Our objective these days is to expand the project to include older women – over the age of 60 – as well as women from literally the four corners of the world. Upcoming profiles will include entrepreneurs from Africa, India, the Middle East, and Latin America.

That said, No Country for Young Women’s goal has always been to “connect women across generations and nationalities on the topic of their careers” so we will continue to do so.

So is it “No Country for Young Women,” or “No Country for Young and Old Women?” The site says the latter, but you tend to use the former. 

The title “No Country for Young (and Old) Women” is the original one – it has been this way since day 1. I wanted to be as inclusive as possible and send the clear message that we would be covering the lives and stories of women of all ages.

I registered the domain name www.nocountryforyoungwomen.com for practical
reasons: the URL www.nocountryforyoungandoldwomen.com would have been too
long and convoluted

I love that you ask about mentors–what kind of answers have you been getting for that?

In American culture there is a strong belief – and fascination towards – the idea of self-made men (and women). What No Country for Young Women has taught me so far is the paramount importance of teachers, mentors and trusted advisers. This is something that comes up in virtually every profile.

What is the connection between the Twitter feed and the site? They kind of feel like two different things–the feed is so topical and political, while the blog is more thoughtful and descriptive.

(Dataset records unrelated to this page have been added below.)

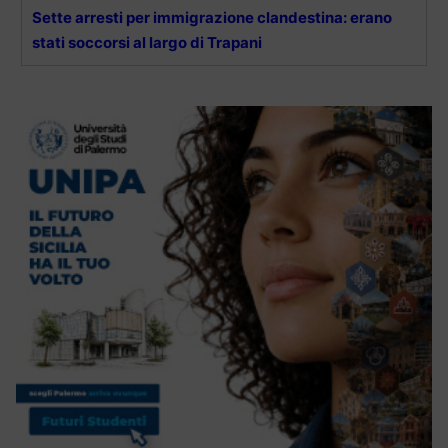
Sette arresti per immigrazione clandestina: erano
stati soccorsi al largo di Trapani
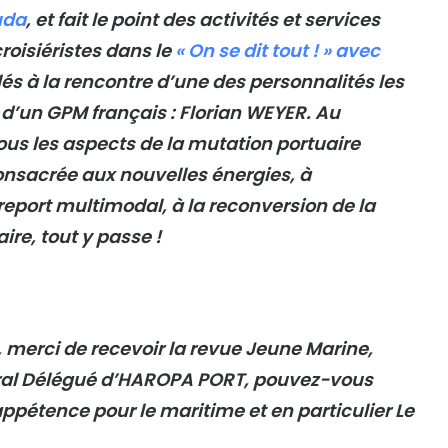
uda
, et fait le point des activités et services
roisiéristes dans le
« On se dit tout ! » avec
és à la rencontre d’une des personnalités les
d’un GPM français : Florian WEYER. Au
s les aspects de la mutation portuaire
onsacrée aux nouvelles énergies, à
report multimodal, à la reconversion de la
ire, tout y passe !
 merci de recevoir la revue Jeune Marine,
éral Délégué d’HAROPA PORT, pouvez-vous
ppétence pour le maritime et en particulier Le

The main purpose of the website is to offer a clean, simple, streamlined experience: to browse through profiles of women by their age, country of origin, profession, or type of post (video or text). On the other hand, through the project’s Twitter feed, I am able to interact with like-minded individuals and to post links to stories about women and their careers. The Twitter feed may feel more politicized because these days there’s a lot of talk about the wage gap and the need to close it. Since the passing of the Equal Pay Act in 1963, women are still making just 80 cents for each dollar a man makes. This occurs in most other countries around the world. I think it’s important to remind people that we still have a long way to go.

What’s your vision for the project – will it become some kind of community platform, or an art piece, or….?
I have ambitious plans for the project. I am currently planning to raise funds to go film a series of interviews in Sweden (the country consistently at the top of gender equality rankings, year after year) and in the United Arab Emirates (where I know many young professional women doing incredible work).

This is very much an ongoing project that I envision carrying on long-term. It gives me immeasurable satisfaction, day after day, as it connects me with inspiring women from all over the world and it allows me to share their stories with a wider public.